Hi,
I’m currently evaluating MemSql and am in the process of loading data into the developer instance of the server.
I am attempting to import NDJSON data from S3 into memsql. The data is stored as .json.gz files.
The documentation is not clear at all so I am assuming that .gz files are automatically decompressed on import.
I have the following:
Newline Delimited JSON files containing rows like this.
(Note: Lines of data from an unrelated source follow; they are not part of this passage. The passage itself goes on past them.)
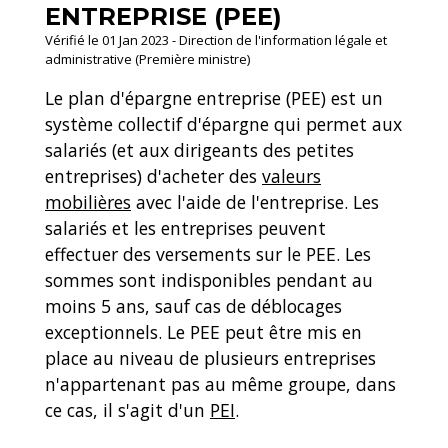
ENTREPRISE (PEE)
Vérifié le 01 Jan 2023 - Direction de l'information légale et
administrative (Première ministre)
Le plan d'épargne entreprise (PEE) est un
système collectif d'épargne qui permet aux
salariés (et aux dirigeants des petites
entreprises) d'acheter des
valeurs
mobilières
avec l'aide de l'entreprise. Les
salariés et les entreprises peuvent
effectuer des versements sur le PEE. Les
sommes sont indisponibles pendant au
moins 5 ans, sauf cas de déblocages
exceptionnels. Le PEE peut être mis en
place au niveau de plusieurs entreprises
n'appartenant pas au même groupe, dans
ce cas, il s'agit d'un
PEI
.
{"user":"fc2ebc75782e6d395d0807081bd3bfb2","country":"AT","region":"AT-9","location":"12","loc_key":"AT~AT-9~12","birth_year":"1992","stream_date":"2019-01-01","upc":"22122122122","isrc":"BAZZL1100254","track_artists":"Foo Bar Baz","track_title":"Bar Baz","track_version":"2","album_artist":"Foo Bar Baz","album_name":"BarBaz Bar","parent_identifier":"22122122122","content_type":"audio","territory":"AT","vendor_identifier":"1c6c7cd166bab4dfba949af06d8d4a0e","playlist_id":"","units":"1","max_seconds":240,"source":"other","device":"speaker","os":"speaker","gender":"male","age":"25to34","account":"premium","shuffles":"0","repeats":"0","completed":"0","skipped":"1"}
And my definiton for the pipeline is like this. Unfortunately the documentation is rather sparse and the few examples of parsing JSON that I can find so far all use nested JSON as the sample.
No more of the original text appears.